The records below are to be reproduced exactly, with every picture left out.

╭─ Records provided

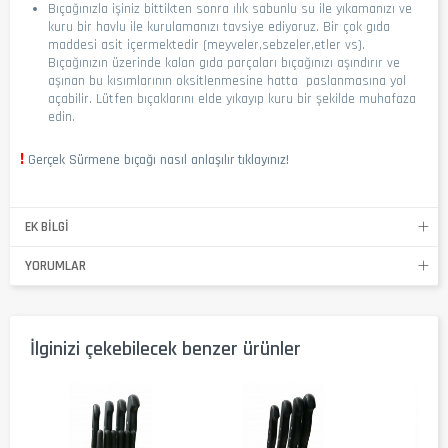
Bıçağınızla işiniz bittikten sonra ılık sabunlu su ile yıkamanızı ve
kuru bir havlu ile kurulamanızı tavsiye ediyoruz. Bir çok gıda
maddesi asit içermektedir (meyveler,sebzeler,etler vs).
Bıçağınızın üzerinde kalan gıda parçaları bıçağınızı aşındırır ve
aşınan bu kısımlarının oksitlenmesine hatta paslanmasına yol
açabilir. Lütfen bıçaklarını elde yıkayıp kuru bir şekilde muhafaza
edin.
!
Gerçek Sürmene bıçağı nasıl anlaşılır tıklayınız!
EK BILGI
YORUMLAR
İlginizi çekebilecek benzer ürünler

╰─

**Written answer:**
Bıçağınızla işiniz bittikten sonra ılık sabunlu su ile yıkamanızı ve
kuru bir havlu ile kurulamanızı tavsiye ediyoruz. Bir çok gıda
maddesi asit içermektedir (meyveler,sebzeler,etler vs).
Bıçağınızın üzerinde kalan gıda parçaları bıçağınızı aşındırır ve
aşınan bu kısımlarının oksitlenmesine hatta paslanmasına yol
açabilir. Lütfen bıçaklarını elde yıkayıp kuru bir şekilde muhafaza
edin.
!
Gerçek Sürmene bıçağı nasıl anlaşılır tıklayınız!
EK BILGI
YORUMLAR
İlginizi çekebilecek benzer ürünler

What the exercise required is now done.